- [SUPPLIED MATERIAL]:
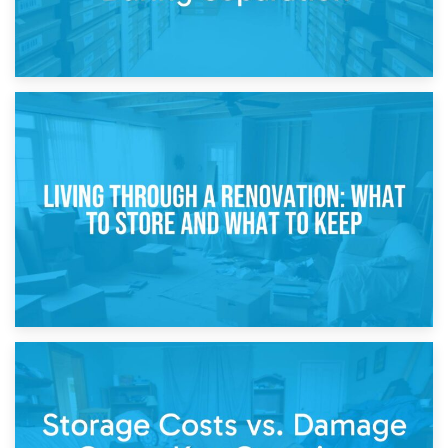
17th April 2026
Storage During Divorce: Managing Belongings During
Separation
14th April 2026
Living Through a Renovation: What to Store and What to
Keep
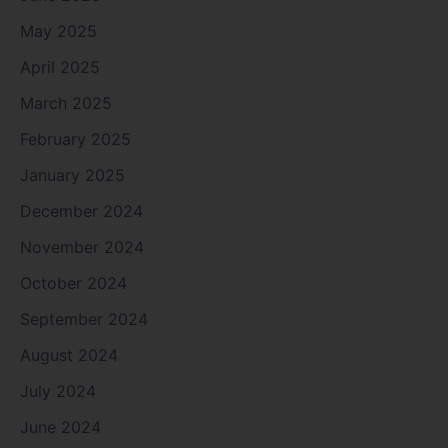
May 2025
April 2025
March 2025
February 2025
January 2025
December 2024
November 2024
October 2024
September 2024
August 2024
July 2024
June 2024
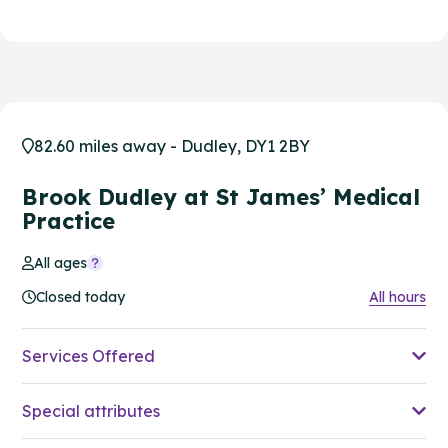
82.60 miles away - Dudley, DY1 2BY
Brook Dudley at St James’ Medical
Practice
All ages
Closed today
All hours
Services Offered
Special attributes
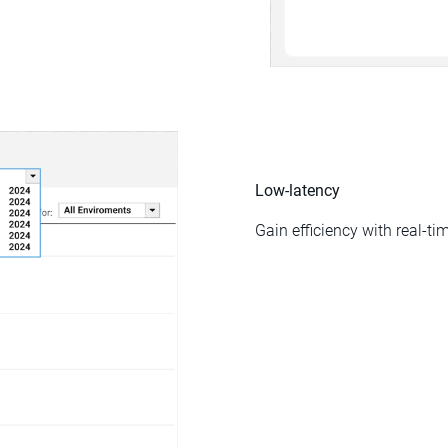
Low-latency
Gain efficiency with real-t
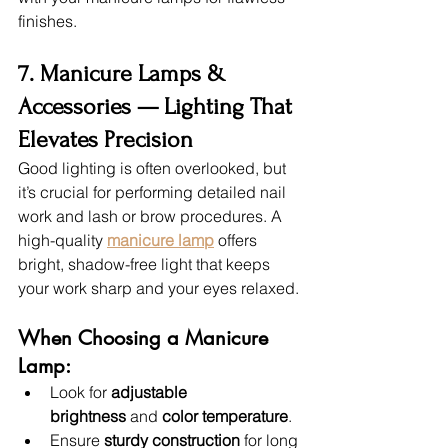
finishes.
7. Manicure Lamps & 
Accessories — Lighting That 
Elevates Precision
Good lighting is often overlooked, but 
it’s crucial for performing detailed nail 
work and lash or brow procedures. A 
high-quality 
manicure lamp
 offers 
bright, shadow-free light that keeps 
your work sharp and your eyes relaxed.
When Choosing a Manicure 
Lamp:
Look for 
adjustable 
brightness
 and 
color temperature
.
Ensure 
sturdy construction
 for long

- [WHAT TO WORK ON]: Each entry should appear again exactly as written, pictures excluded.

- [PROBLEM SOLUTION]:
17th April 2026
Storage During Divorce: Managing Belongings During
Separation
14th April 2026
Living Through a Renovation: What to Store and What to
Keep
May 2025
April 2025
March 2025
February 2025
January 2025
December 2024
November 2024
October 2024
September 2024
August 2024
July 2024
June 2024
82.60 miles away - Dudley, DY1 2BY
Brook Dudley at St James’ Medical
Practice
All ages
Closed today
All hours
Services Offered
Special attributes
Low-latency
Gain efficiency with real-t
finishes.
7. Manicure Lamps & 
Accessories — Lighting That 
Elevates Precision
Good lighting is often overlooked, but 
it’s crucial for performing detailed nail 
work and lash or brow procedures. A 
high-quality 
manicure lamp
 offers 
bright, shadow-free light that keeps 
your work sharp and your eyes relaxed.
When Choosing a Manicure 
Lamp:
Look for 
adjustable 
brightness
 and 
color temperature
.
Ensure 
sturdy construction
 for long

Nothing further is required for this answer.